# substrate help



## mike455555 (17 May 2013)

ok, its going to be a low tech tank ,which needs a long lasting substrate without extra dosing on a cheap scale, i was thinking of just using john innes no3 with a sand cap. its going to be a asian biotope 

my question is mainly, is there a better option? iv read that others use john innes no3 with cat little on top, would this be caped with sand still? and whats the benefit  of adding both


----------



## kevin1962 (17 May 2013)

you wouldn't put sand on top of the litter because the litter would rise up thru the sand


----------



## Alastair (17 May 2013)

John innes with sand cap or capped with cat litter both work fine but no need to add sand to the cat litter 

Sent from my GT-I9305 using Tapatalk 2


----------



## mike455555 (17 May 2013)

thanks, i'll just use a sand cap then, its only going to be for crypts mainly


----------



## Henry (17 May 2013)

I've always used B&Q's own brand compost.

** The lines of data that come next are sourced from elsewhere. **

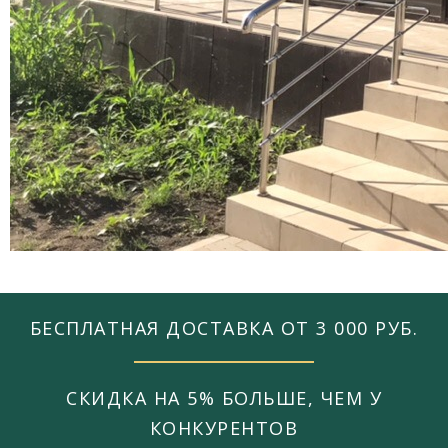
БЕСПЛАТНАЯ ДОСТАВКА ОТ 3 000 РУБ.
СКИДКА НА 5% БОЛЬШЕ, ЧЕМ У
КОНКУРЕНТОВ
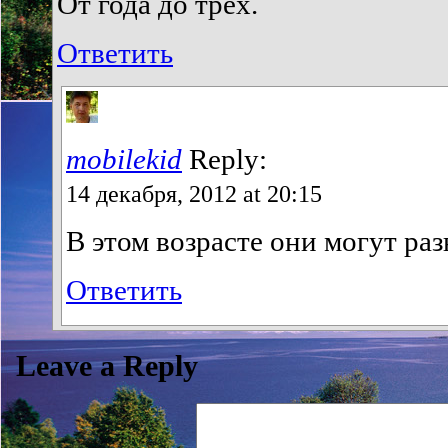
От года до трёх.
Ответить
mobilekid
Reply:
14 декабря, 2012 at 20:15
В этом возрасте они могут раз
Ответить
Leave a Reply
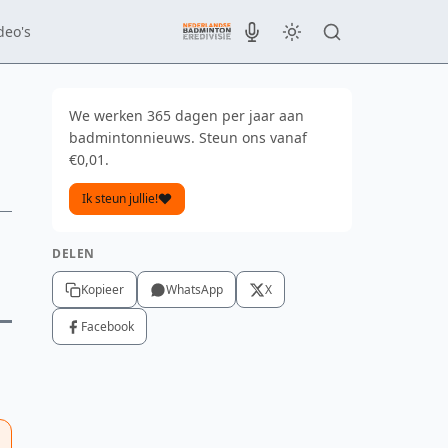
deo's
We werken 365 dagen per jaar aan
badmintonnieuws. Steun ons vanaf
€0,01.
Ik steun jullie!
DELEN
Kopieer
WhatsApp
X
Facebook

Best to sift through it and get the odd bit of wood out though.
B&Q Value Multipurpose Compost 10L, 0000003550823


----------



## mike455555 (21 May 2013)

change of plan, or an idea, i have naturally hard water high pH water, would it be a good idea to use a peat substrate to lower the pH (chillis are found in peat bogs), if so which one, is irish peat moss a good choice? it says dont use with lime hating plants wouldn't lime raise my pH more?, any help would be great, also what about adding peat to my filter, how would i go about that? thanks in advance


----------



## Henry (21 May 2013)

I wouldn't worry a great deal about hardness and ph unless your water is virtually liquid rock. The best way to soften your water naturally would be to add some leaf litter. The tannins leached from them will stain the water slightly, but will also help to soften it and bring down the ph.
I've had good experience buying my leaves from here: blackwater breeding teabags, Ketapang betta fighter discus items in Amy's Ketapang Indian Almond Leaves Catappa store on eBay!
I went for the 'Grade D' leaves and couldn't be happier with my purchase.


----------



## mike455555 (21 May 2013)

how long do the leaves last?


----------



## Henry (21 May 2013)

In the tank, they tend to take about a month before they get straggly and need replacing. You can pick the old bits out or leave them in, its up to you. An entire bag has lasted me a long time. The D grade leaves I mentioned are incredible value for money if you consider what shops sell them for.


----------